Getting a Car Loan During or After a Consumer Proposal
A complete guide to vehicle financing at every stage of insolvency — co-authored by Bromwich+Smith, Licensed Insolvency Trustees, and Shift Happens Auto Sales.
Last reviewed: March 2026
A co-authored guide by:
Bromwich+Smith — Licensed Insolvency Trustees helping Canadians navigate consumer proposals and bankruptcy for over 45 years. 99% creditor acceptance rate and 97% proposal completion rate. Offices across Alberta and Canada-wide.
Shift Happens Auto Sales — Airdrie-based dealership specializing in vehicle financing for all credit situations, including active and discharged consumer proposals, bankruptcy, and credit rebuilding. 20+ lender network.
Key Facts
- Active CP financing
- Yes — from day one
- Trustee consent
- Standard process
- Lender network
- 20+ including CP specialists
- Credit rebuilding
- Starts from first payment
- Co-authored with
- Bromwich+Smith, Licensed Insolvency Trustees
Can You Get Approved for a Car Loan on Day One?
This is the single biggest misconception: you do not need to wait until your consumer proposal is paid off or your bankruptcy is discharged. Vehicle financing is available from the day a consumer proposal is filed or bankruptcy is entered.
Lenders in Canada work specifically with people in active insolvency proceedings every day. The reason is practical — people need transportation to earn income.
For consumer proposals: your Licensed Insolvency Trustee will need to provide consent before you take on new debt.
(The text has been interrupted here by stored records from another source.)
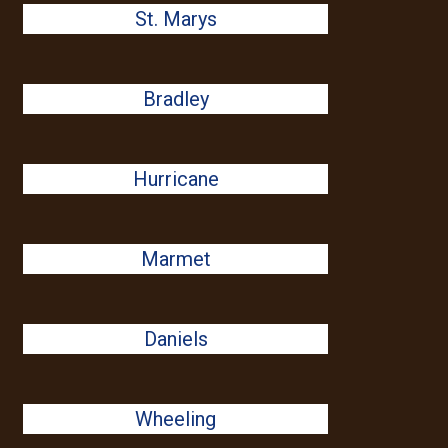
St. Marys
Bradley
Hurricane
Marmet
Daniels
Wheeling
This is a standard request — trustees routinely approve vehicle financing for essential transportation. The consent letter is a routine document, not a barrier.
Why Does an Active Filing Actually Help Your Approval?
Counterintuitively, being in an active consumer proposal or bankruptcy can make you a more predictable borrower in a lender's eyes. Here is why:
Your unsecured creditors are frozen.
Collection calls stop, garnishments stop, and interest stops accumulating on old debts. This frees up real cash flow — exactly what auto lenders want to see when assessing your ability to make monthly payments.
You have a structured repayment plan.
Fixed monthly payments under a consumer proposal, or meeting obligations to your trustee during bankruptcy, both signal financial accountability. A plan in motion is more reassuring to a lender than unresolved, unpredictable debt.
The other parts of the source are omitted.